Soldiers, Citizens Must Stay Engaged to Create Change

Soldiers, Citizens Must Stay Engaged to Create Change

martin luther king speech
Photo by: Rowland Scherman

As America celebrates the life of Martin Luther King Jr., whose work and leadership helped shape the nation, remembrance should also make way for reflection and action. 

“This is a great opportunity for us to come together to remember, to reflect, to think and recommit ourselves to many of the values that Dr. King reminded us are very important in our daily lives,” retired Gen. Carter Ham, president and CEO of the Association of the U.S. Army, said Jan. 15 during an AUSA event to mark Martin Luther King Jr. Day.

King’s legacy is highlighted by his activism and leadership of the civil rights movement, his role in organized and nonviolent protests, and his lasting influence well after his death.

King became a national figure for the civil rights movement while leading the Montgomery Bus Boycott, a 13-month campaign that helped end racial segregation on Montgomery, Alabama, public buses. He continued to organize and lead peaceful demonstrations for desegregation, labor rights, voting rights and other civil rights until his assassination in April 1968. 

The first proposal to honor King with a holiday was presented to Congress just days after he was killed, but it didn’t become official until 1983, when President Ronald Reagan declared every third Monday in January to be Martin Luther King Jr. Day. This year, the holiday was observed on Jan. 18.

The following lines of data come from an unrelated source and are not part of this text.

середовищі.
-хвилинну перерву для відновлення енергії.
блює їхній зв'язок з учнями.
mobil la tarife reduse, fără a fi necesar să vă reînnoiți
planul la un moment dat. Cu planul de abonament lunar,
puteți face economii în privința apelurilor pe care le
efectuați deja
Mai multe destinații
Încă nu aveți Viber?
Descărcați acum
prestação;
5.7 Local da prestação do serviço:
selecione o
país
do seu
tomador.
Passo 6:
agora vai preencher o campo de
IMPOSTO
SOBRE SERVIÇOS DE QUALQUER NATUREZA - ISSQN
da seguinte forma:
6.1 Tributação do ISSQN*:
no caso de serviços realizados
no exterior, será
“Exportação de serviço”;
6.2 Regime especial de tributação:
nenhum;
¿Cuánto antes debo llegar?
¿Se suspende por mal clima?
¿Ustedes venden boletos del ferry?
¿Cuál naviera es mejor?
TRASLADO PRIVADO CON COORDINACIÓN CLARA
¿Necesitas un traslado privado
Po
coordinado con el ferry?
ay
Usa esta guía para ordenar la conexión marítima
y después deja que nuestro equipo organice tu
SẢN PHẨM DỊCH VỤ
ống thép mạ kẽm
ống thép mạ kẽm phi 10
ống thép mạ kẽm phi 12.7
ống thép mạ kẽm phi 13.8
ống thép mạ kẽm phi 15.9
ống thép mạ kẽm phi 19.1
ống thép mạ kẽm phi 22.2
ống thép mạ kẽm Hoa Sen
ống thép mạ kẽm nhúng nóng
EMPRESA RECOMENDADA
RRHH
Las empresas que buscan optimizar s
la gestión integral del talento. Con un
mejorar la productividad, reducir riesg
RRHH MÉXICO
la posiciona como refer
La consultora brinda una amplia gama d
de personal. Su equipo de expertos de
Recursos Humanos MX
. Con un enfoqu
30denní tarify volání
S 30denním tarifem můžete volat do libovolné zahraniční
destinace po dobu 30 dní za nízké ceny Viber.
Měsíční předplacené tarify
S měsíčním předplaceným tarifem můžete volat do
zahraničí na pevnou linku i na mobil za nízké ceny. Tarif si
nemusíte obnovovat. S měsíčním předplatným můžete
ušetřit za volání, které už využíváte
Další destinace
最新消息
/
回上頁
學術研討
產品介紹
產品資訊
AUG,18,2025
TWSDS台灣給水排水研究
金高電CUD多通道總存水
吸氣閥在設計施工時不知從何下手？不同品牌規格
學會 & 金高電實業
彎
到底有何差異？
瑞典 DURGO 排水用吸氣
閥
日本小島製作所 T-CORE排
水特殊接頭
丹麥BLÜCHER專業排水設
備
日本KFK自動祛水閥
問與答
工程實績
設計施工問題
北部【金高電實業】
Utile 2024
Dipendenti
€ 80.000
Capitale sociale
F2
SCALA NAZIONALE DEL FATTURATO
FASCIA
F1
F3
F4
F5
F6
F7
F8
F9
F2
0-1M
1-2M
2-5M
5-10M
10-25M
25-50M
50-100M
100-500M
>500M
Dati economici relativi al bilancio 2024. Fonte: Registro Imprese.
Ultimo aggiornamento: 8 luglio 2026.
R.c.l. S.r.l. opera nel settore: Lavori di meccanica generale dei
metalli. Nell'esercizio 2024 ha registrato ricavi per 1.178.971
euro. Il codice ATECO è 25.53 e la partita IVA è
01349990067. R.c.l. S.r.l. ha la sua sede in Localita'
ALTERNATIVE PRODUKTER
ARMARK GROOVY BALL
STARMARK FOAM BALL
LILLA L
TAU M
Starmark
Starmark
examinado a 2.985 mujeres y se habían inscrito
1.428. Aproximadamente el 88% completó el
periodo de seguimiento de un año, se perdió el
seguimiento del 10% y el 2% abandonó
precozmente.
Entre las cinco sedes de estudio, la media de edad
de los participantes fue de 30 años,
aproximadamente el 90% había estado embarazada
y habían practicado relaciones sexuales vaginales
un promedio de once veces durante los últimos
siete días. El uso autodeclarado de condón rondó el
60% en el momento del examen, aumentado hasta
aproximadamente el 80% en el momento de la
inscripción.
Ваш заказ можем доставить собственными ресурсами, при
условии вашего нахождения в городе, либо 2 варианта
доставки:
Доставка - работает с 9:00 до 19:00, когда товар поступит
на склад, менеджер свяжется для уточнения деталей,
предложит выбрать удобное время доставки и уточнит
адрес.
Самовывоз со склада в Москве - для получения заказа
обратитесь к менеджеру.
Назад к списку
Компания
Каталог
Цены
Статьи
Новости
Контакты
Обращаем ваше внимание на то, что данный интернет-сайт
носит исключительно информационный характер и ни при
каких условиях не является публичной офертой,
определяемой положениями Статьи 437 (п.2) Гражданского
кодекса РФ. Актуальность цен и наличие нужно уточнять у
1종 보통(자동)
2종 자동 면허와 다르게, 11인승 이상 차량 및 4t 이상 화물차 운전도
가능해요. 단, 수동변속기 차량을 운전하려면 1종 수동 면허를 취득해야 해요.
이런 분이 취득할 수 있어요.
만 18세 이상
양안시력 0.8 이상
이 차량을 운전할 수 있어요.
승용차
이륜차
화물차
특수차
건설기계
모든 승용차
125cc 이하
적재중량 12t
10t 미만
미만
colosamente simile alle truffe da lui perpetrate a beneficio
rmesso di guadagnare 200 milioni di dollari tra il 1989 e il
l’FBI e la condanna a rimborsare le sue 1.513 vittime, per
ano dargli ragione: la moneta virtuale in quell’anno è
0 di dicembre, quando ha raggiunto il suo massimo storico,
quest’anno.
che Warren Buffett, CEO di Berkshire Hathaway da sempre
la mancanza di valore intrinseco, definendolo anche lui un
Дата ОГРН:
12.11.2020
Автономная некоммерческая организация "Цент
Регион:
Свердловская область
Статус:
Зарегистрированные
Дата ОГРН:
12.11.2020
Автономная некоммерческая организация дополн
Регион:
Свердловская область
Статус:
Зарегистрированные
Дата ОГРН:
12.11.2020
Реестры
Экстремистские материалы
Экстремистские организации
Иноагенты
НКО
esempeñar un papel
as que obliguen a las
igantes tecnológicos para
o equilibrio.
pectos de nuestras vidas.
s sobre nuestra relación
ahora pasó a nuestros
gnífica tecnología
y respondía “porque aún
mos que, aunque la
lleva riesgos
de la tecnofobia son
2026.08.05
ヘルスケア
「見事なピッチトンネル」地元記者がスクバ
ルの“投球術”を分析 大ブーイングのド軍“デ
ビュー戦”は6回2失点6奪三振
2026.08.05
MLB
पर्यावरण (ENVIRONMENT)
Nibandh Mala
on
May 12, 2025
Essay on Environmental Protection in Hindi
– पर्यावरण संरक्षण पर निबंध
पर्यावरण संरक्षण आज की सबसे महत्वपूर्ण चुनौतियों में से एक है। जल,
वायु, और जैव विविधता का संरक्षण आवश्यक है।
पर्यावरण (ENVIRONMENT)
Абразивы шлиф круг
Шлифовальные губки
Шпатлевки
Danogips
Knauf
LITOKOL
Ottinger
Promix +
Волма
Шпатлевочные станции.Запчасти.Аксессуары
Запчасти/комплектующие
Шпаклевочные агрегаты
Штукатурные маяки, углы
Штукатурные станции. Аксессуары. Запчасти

Speaking during AUSA’s event, Lt. Gen. Leslie Smith, the Army inspector general, said change requires vision and direction, as well as “foot soldiers” who can “step up to the plate to do the hard thing.”

“We can all have an impact,” Smith said. “We sometimes have to do uncomfortable things as leaders.” 

More than 52 years after his death, King’s work continues to resonate with Americans and soldiers alike. With roughly 130,000 new soldiers entering the Army every year, Smith said, understanding history—and continuing to teach it—is important.

“Frankly, AUSA is the right place to lead this discussion,” he said. “Thank you for taking time to remember, to celebrate, but my challenge to you in 2021 [is] that we all have to act.”

Last year, the Army released a five-year plan to improve diversity, equality and inclusion through a series of structural, organizational and command changes.

Project Inclusion, an Armywide initiative launched in June, aims to tackle those issues. Army leaders have also taken other steps to reduce bias, including the removal of photographs and identifying information from promotion files.

The Pentagon also is tackling the issue, creating a DoD Board on Diversity and Inclusion and a longer-term Defense Advisory Committee on Diversity and Inclusion in the Armed Forces, which stood up before the end of the year.

“In order to act, you have to be present,” Smith said, stressing that “engaged leadership” is a critical part of influencing change.